Question

1. A diver jumps from a 13 m tower, with no initial velocity.

Answer 1

Answer:

Assuming that air resistance is negligible.

a. Approximately $16.1\; {\rm m\cdot s^{-1}}$.

b. Approximately $19.0\; {\rm m \cdot s^{-1}}$.

Explanation:

Let $m$ denote the mass of this diver.

If the initial speed of the diver is $v_{0}$, the initial kinetic energy ($\text{KE}$) of this diver would be $(1/2)\, m \, {v_{0}}^{2}$.

If the height of this diver is $h$, the gravitational potential energy ($\text{GPE}$) of this diver would be $m\, g \, h$.

The initial mechanical energy of this diver (sum of $\text{KE}$ and $\text{GPE}$) would thus be: $(((1/2)\, m\, {v_{0}}^{2}) + (m\, g\, h}))$.

If air resistance on the diver is negligible, the mechanical energy of this diver would stay the same until right before the diver impacts the water.

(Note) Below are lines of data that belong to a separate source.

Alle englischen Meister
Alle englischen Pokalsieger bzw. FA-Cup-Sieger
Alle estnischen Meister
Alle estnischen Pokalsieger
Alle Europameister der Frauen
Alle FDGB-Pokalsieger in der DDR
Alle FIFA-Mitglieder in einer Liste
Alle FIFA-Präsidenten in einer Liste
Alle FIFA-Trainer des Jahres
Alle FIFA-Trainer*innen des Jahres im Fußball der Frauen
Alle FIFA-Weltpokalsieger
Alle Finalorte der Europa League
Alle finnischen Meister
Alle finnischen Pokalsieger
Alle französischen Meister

The entirety of the initial mechanical energy, $(((1/2)\, m\, {v_{0}}^{2}) + (m\, g\, h}))$, would be converted to kinetic energy by the time of impact.

Rearrange the equation $\text{KE} = (1/2)\, m\, v^{2}$ to find an expression for the speed of the diver:

$\begin{aligned} v = \sqrt{\frac{2\, \text{KE}}{m}}\end{aligned}$.

Thus, if the kinetic energy of the diver is $(((1/2)\, m\, {v_{0}}^{2}) + (m\, g\, h}))$, the speed of the diver would be:

$\begin{aligned} v &= \sqrt{\frac{2\, \text{KE}}{m}} \\ &= \sqrt{2\times \frac{(1/2)\, m\, {v_{0}}^{2} + (m\, g\, h)}{m}} \\ &= \sqrt{2 \times ((1/2)\, {v_{0}}^{2}) + (g\, h))} \\ &= \sqrt{{v_{0}}^{2} + 2\, g\, h}\end{aligned}$.

Notice how $m$, the mass of the diver was eliminated from the expression.

If the diver started with no initial speed ($v_{0} = 0\; {\rm m\cdot s^{-1}}$) at a height of $h = 13\; {\rm m}$, the speed of the diver right before impact with water would:

$\begin{aligned} v &= \sqrt{{v_{0}}^{2} + 2\, g\, h} \\ &= \sqrt{{(0\; {\rm m\cdot s^{-1}})}^{2} + (2 \times 10\; {\rm m\cdot s^{-2} \times 13\; {\rm m})} \\ &\approx 16.1\; {\rm m\cdot s^{-1}}\end{aligned}$.

If the diver started with an initial velocity of $10\; {\rm m\cdot s^{-1}}$ upwards (initial speed $v_{0} = 10\; {\rm m\cdot s^{-1}}$) from a height of $h = 13\; {\rm m}$, the speed of the diver right before impact with water would be:

$\begin{aligned} v &= \sqrt{{v_{0}}^{2} + 2\, g\, h} \\ &= \sqrt{{(10\; {\rm m\cdot s^{-1}})}^{2} + (2 \times 10\; {\rm m\cdot s^{-2} \times 13\; {\rm m})} \\ &\approx 19.0 \; {\rm m\cdot s^{-1}}\end{aligned}$.